Uit de trein
Ik hou van treinreizen, van dit onnozele leven dat hier ademt. Ik hou van deze wereld. Ik hou van de simpliciteit, de stiltes, de zoektochten. De bewolkte grijze luchten. De regen die ons altijd toelacht. De bloemen die voor haar dansen. Ik hou van deze wereld. Uit mijn ooghoek zie ik haar verbrijzelen. Ik zie de bollenvelden, verheven in een nevel van chemicaliën. De verbouwde gebouwen. Hoger, hoger, hoger. De zeeën van groen grasveld, verkleurd tot asfalt.
Dag moeder.
Ik verdwijn in mijn eigen wereld. Kan niet langer naar de plastic wolkjes kijken die voorbij drijven. Voel hier alleen de eenzaamheid in de coupé die zich dieper vestigt dan degene die tegenover mij alleen zit. We zitten hier alleen. Allen, samen, alleen. We kijken even op uit onze realiteiten. De verschillende levens waarin wij ons voortbewegen kruisen elkaar met een verlegen glimlach. Een oogopslag. Toen, in dat moment, in die knipper reden onze paden samen met de rails. Ze splitsen zich weer. Altijd, weer. Daar een verleden moment van connectie in deze wereld vol disconnectie.

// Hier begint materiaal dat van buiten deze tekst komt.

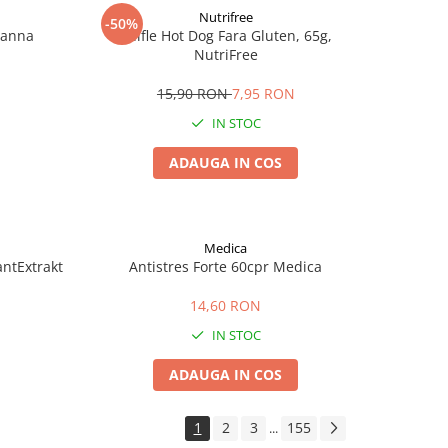
Nutrifree
-50%
Zanna
Chifle Hot Dog Fara Gluten, 65g,
NutriFree
15,90 RON
7,95 RON
IN STOC
ADAUGA IN COS
Medica
antExtrakt
Antistres Forte 60cpr Medica
14,60 RON
IN STOC
ADAUGA IN COS
1
2
3
155
...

De advocaat schuin tegenover mij. De vrouwen en hun zakdoekjes. De dronken jongeren, gierende vrienden, de wind die langs de ramen blaast. Onze wereld en werkelijkheden zitten hier samen. We gaan heen, ergens heen, reizend met tassen vol verhalen en vragen die nooit beantwoord zullen worden. Wie ben je? Waar ga je heen, en waarom? Zie je de wereld die langs ons heen glijdt?
Deze illusie van individualisme is gezet door een systeem dat zich voedt met onze isolatie. Samen kunnen we niet staan, we zouden te sterk zijn. Zo is veiliger voor ze. Zij, degene met de macht in gesloten handen. Lachen. De poppen dansen. Wij leven op onze eigen afgezonderde eilanden. De oceaan die zich tussen ons beweegt stroomt sneller. De golven trekken ons naar het punt waar de waterval valt. Wij zijn een witte lawine. Zie de regenboog waar het zonlicht onze dood groet. De wereld glipt door onze vingers. Sigaretten as op een hoopje. Een omgevallen blikje bier dat van de stoel af druipt. Deze wereld gaat aan ons voorbij. Wij kijken toe. In onze eigen stiltes, vanuit de trein.